**Records for processing:**
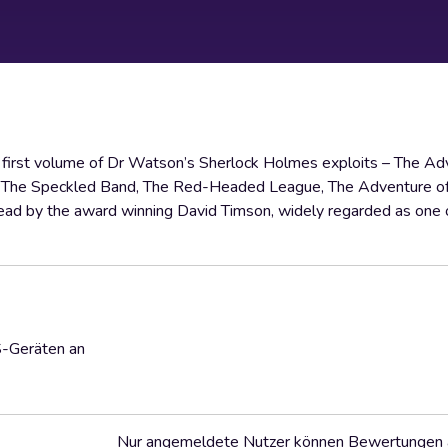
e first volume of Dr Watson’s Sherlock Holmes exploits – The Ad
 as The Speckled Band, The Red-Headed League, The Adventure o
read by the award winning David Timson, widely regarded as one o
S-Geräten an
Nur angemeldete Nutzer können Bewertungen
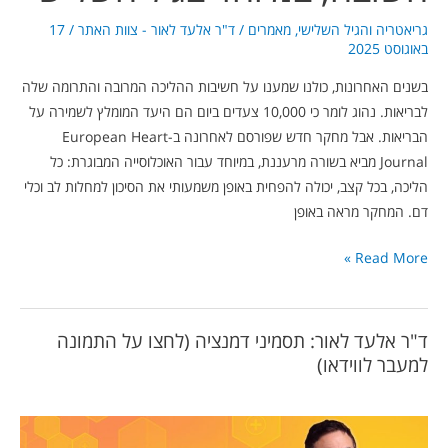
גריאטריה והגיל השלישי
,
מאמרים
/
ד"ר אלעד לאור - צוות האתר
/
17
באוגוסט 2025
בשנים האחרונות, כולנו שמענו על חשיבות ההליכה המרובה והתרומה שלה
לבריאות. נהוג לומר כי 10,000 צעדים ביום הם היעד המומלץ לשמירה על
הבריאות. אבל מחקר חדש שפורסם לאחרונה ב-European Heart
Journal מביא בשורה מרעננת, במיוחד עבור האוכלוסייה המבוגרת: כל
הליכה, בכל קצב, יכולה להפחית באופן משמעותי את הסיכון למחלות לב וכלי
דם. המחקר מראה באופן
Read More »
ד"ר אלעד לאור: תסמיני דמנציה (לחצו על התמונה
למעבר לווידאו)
* * *
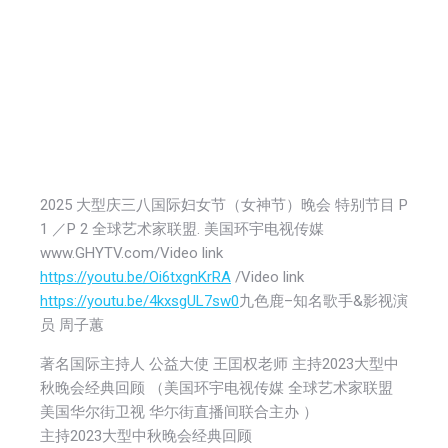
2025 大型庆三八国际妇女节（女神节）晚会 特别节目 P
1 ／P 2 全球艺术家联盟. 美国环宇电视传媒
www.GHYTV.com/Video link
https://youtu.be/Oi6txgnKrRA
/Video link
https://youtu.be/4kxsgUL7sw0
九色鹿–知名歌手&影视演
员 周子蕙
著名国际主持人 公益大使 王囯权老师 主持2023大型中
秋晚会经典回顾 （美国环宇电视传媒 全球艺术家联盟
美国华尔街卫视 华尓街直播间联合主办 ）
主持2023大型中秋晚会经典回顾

**Task requirements:**
Go through the entries and copy each line holding the string "youtu".

**Solved exercise:**
https://youtu.be/Oi6txgnKrRA
https://youtu.be/4kxsgUL7sw0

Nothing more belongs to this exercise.